2) \({x}^{2}-2x-8=0\)
There are many ways to solve this equation. The easiest way to solve this is to factor the left side.
\((x+2)(x-4)=0\)
Solve for x.
\(x+2 = 0\)
\(x+2-2=0-2\)
\(x+0=-2\)
\(x=-2\)
\(x-4=0\)
\(x-4+4=0+4\)
\(x-0=4\)
\(x=4\)
\(x=-2\) or \(x=4\)
Subsitute -2 and 4 for x and check to see if these solutions are true.
\({(-2)}^{2}-2(-2)-8=0\)
\(4-2(-2)-8=0\)
\(4-(-4)-8=0\)
\(4+4-8=0\)
\(8-8=0\)
\(0=0\)
\({4}^{2}-2(4)-8=0\)
\(16-2(4)-8=0\)
\(16-8-8=0\)
\(8-8=0\)
\(0=0\)
Both -2 and 4 work, so those are both solutions.
3) \(\sqrt{x}+6=x\)
Subtract 6 to both sides.
\(\sqrt{x}+6-6=x-6\)
\(\sqrt{x}+0=x-6\)
\(\sqrt{x}=x-6\)
Square both sides.
\({\sqrt{x}}^{2}={(x-6)}^{2}\)
\(x={(x-6)}^{2}\)
Expand the right side
\(x=(x-6)(x-6)\)
\(x={x}^{2}-6x-6x+36\)
\(x={x}^{2}-12x+36\)
Subtract x^2-12x+36 to both sides.
\(x-({x}^{2}-12x+36)={x}^{2}-12x+36-({x}^{2}-12x+36)\)

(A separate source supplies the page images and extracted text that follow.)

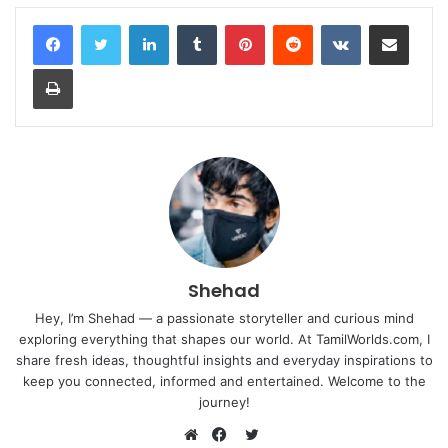
LinkedIn
Tumblr
Pinterest
Reddit
VKontakte
Share via Email
Print
Shehad
Hey, I’m Shehad — a passionate storyteller and curious mind
exploring everything that shapes our world. At TamilWorlds.com, I
share fresh ideas, thoughtful insights and everyday inspirations to
keep you connected, informed and entertained. Welcome to the
journey!
Twitter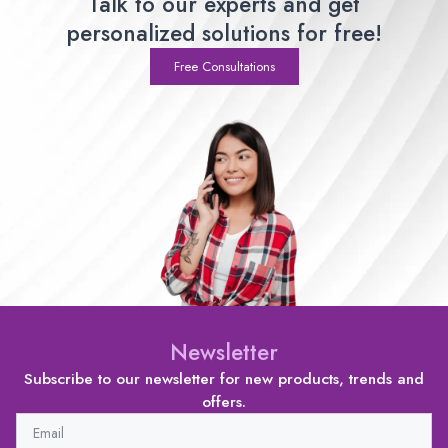
Talk to our experts and get
personalized solutions for free!
Free Consultations
Newsletter
Subscribe to our newsletter for new products, trends and
offers.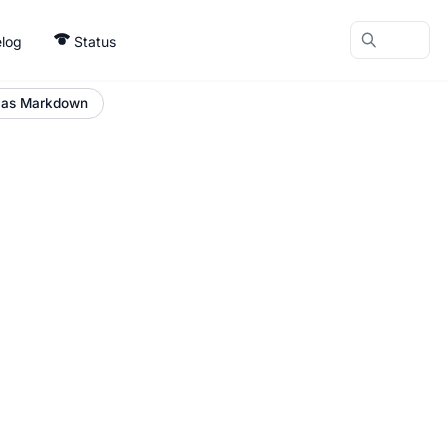
log
Status
 as Markdown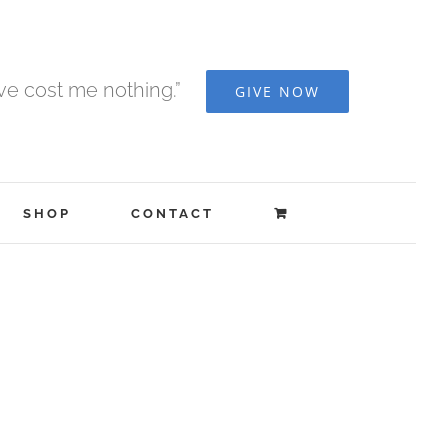
ave cost me nothing.”
GIVE NOW
SHOP
CONTACT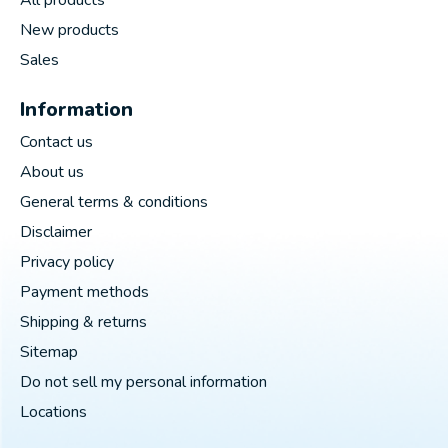
New products
Sales
Information
Contact us
About us
General terms & conditions
Disclaimer
Privacy policy
Payment methods
Shipping & returns
Sitemap
Do not sell my personal information
Locations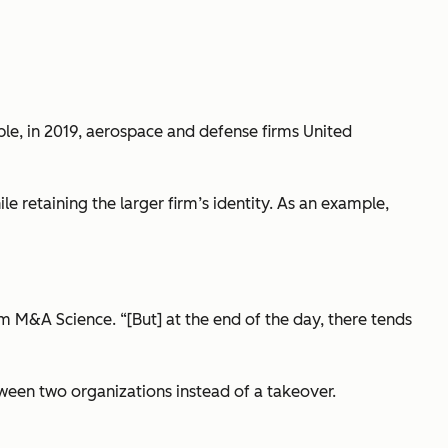
e, in 2019, aerospace and defense firms United
e retaining the larger firm’s identity. As an example,
rm M&A Science. “[But] at the end of the day, there tends
tween two organizations instead of a takeover.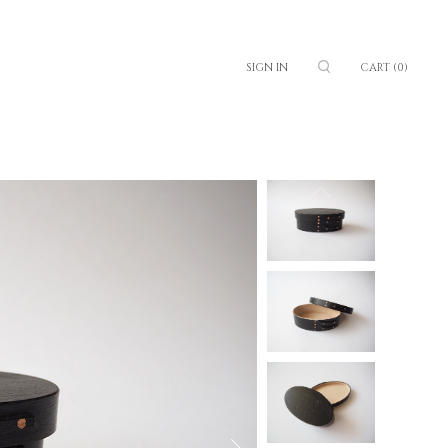
SIGN IN
CART
(0)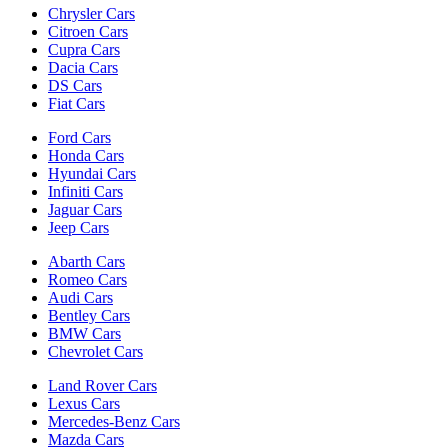
Chrysler Cars
Citroen Cars
Cupra Cars
Dacia Cars
DS Cars
Fiat Cars
Ford Cars
Honda Cars
Hyundai Cars
Infiniti Cars
Jaguar Cars
Jeep Cars
Abarth Cars
Romeo Cars
Audi Cars
Bentley Cars
BMW Cars
Chevrolet Cars
Land Rover Cars
Lexus Cars
Mercedes-Benz Cars
Mazda Cars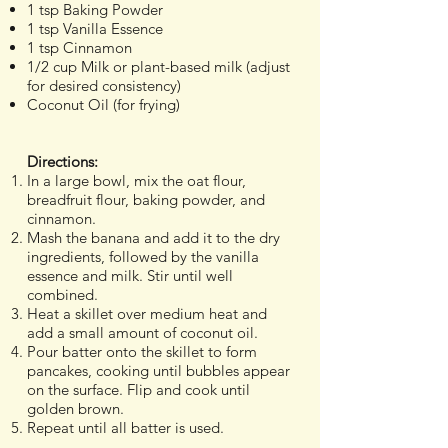
1 tsp Baking Powder
1 tsp Vanilla Essence
1 tsp Cinnamon
1/2 cup Milk or plant-based milk (adjust
for desired consistency)
Coconut Oil (for frying)
Directions:
In a large bowl, mix the oat flour,
breadfruit flour, baking powder, and
cinnamon.
Mash the banana and add it to the dry
ingredients, followed by the vanilla
essence and milk. Stir until well
combined.
Heat a skillet over medium heat and
add a small amount of coconut oil.
Pour batter onto the skillet to form
pancakes, cooking until bubbles appear
on the surface. Flip and cook until
golden brown.
Repeat until all batter is used.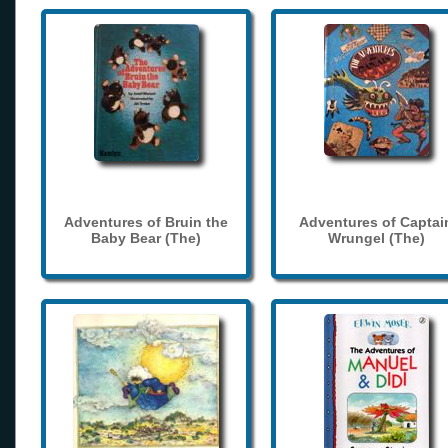
Adventures of Bruin the
Adventures of Captai
Baby Bear (The)
Wrungel (The)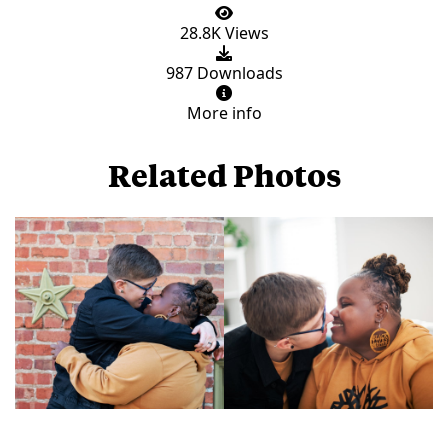
28.8K Views
987 Downloads
More info
Related Photos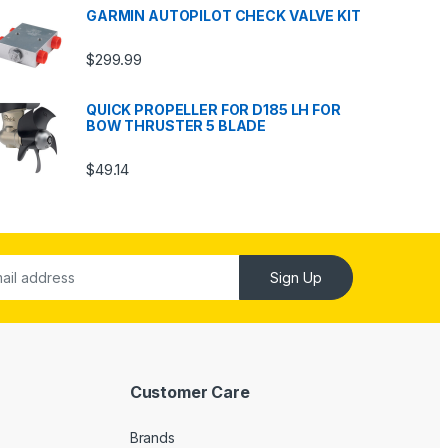
GARMIN AUTOPILOT CHECK VALVE KIT
$
299.99
QUICK PROPELLER FOR D185 LH FOR
BOW THRUSTER 5 BLADE
$
49.14
Sign Up
Customer Care
Brands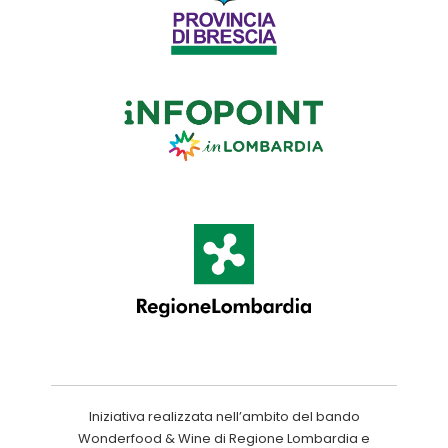
Iniziativa realizzata nell’ambito del bando
Wonderfood & Wine di Regione Lombardia e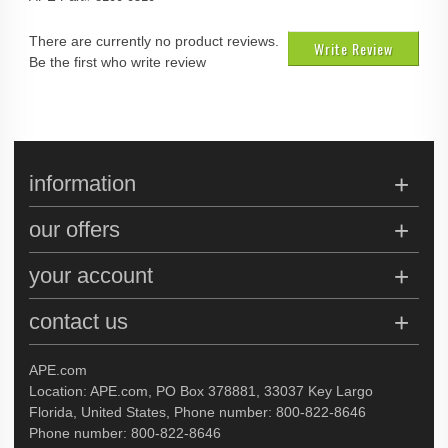
There are currently no product reviews.
Write Review
Be the first who write review
information
our offers
your account
contact us
APE.com
Location: APE.com, PO Box 378881, 33037 Key Largo
Florida, United States, Phone number: 800-822-8646
Phone number: 800-822-8646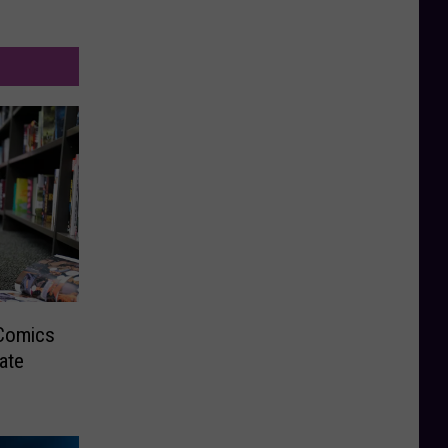
 Comics
ate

\(x-{x}^{2}+12x-36={x}^{2}-12x+36-{x}^{2}+12x-36\)
Combine like terms.
\(-{x}^{2}+13x-36={0x}^{2}-0x+0\)
\(-{x}^{2}+13x-36=0-0x+0\)
\(-{x}^{2}+13x-36=0-0+0\)
\(-{x}^{2}+13x-36=0+0\)
\(-{x}^{2}+13x-36=0\)
Divide both sides by -1.
\(\frac{{-x}^{2}}{-1}+\frac{13x}{-1}-\frac{36}{-1}=\frac{0}{-1}\)
\({x}^{2}-13x+36=0\)
You can also multiply both sides by -1 and will get the same result.
\(-{x}^{2}\times-1+13x\times-1-36\times-1=0\times-1\)
\({x}^{2}-13x+36=0\)
Factor the left side.
\((x-9)(x-4)=0\)
Solve for x.
\(x-9=0\)
\(x-9+9=0+9\)
\(x-0=9\)
\(x=9\)
\(x-4=0\)
\(x-4+4=0+4\)
\(x-0=4\)
\(x=4\)
\(x=9\) or \(x=4\)
Subsitute 9 and 4 for x and check to see if these solutions are true.
\(\sqrt{9}+6=9\)
\(3+6=9\)
\(9=9\)
\(\sqrt{4}+6=4\)
\(2+6=4\)
\(8=4\)
Since 9 works and 4 does not work, the only solution is 9.